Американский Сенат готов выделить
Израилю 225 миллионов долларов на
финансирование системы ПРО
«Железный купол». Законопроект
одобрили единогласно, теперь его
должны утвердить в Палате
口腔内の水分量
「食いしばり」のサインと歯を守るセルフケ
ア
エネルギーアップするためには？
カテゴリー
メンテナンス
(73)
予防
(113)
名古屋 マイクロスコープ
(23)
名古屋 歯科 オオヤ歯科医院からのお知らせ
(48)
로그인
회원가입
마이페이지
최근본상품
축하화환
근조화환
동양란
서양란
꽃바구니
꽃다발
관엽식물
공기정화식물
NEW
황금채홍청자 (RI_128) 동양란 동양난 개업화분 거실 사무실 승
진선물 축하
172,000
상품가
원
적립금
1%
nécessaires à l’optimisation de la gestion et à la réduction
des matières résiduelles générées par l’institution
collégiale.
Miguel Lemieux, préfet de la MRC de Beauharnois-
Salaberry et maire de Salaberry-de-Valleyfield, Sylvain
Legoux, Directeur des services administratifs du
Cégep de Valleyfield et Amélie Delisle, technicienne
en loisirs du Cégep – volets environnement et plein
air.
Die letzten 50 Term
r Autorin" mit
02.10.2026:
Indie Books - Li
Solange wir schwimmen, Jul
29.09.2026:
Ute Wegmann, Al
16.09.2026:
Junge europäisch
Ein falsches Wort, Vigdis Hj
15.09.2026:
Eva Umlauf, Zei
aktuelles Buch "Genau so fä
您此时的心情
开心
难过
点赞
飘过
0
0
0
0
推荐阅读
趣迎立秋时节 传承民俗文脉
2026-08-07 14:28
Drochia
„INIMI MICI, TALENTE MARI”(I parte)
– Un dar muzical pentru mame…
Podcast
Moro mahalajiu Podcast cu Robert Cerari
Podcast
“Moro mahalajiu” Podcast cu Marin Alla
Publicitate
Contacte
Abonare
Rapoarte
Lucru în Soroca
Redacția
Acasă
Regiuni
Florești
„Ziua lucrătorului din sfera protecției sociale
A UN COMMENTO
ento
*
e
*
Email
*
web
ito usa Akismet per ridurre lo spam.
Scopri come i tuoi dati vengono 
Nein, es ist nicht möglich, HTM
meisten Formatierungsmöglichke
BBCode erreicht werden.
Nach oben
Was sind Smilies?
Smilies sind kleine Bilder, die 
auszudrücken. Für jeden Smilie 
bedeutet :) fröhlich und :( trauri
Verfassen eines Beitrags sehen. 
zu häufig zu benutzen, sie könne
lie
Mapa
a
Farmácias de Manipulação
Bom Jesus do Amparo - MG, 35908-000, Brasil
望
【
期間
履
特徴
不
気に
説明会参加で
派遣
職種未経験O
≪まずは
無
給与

============

Print the lines from the one containing "Bom Jesus do Amparo - MG, 35908-000, Brasil" through the end of the material, word for word, and nothing else.

Bom Jesus do Amparo - MG, 35908-000, Brasil
望
【
期間
履
特徴
不
気に
説明会参加で
派遣
職種未経験O
≪まずは
無
給与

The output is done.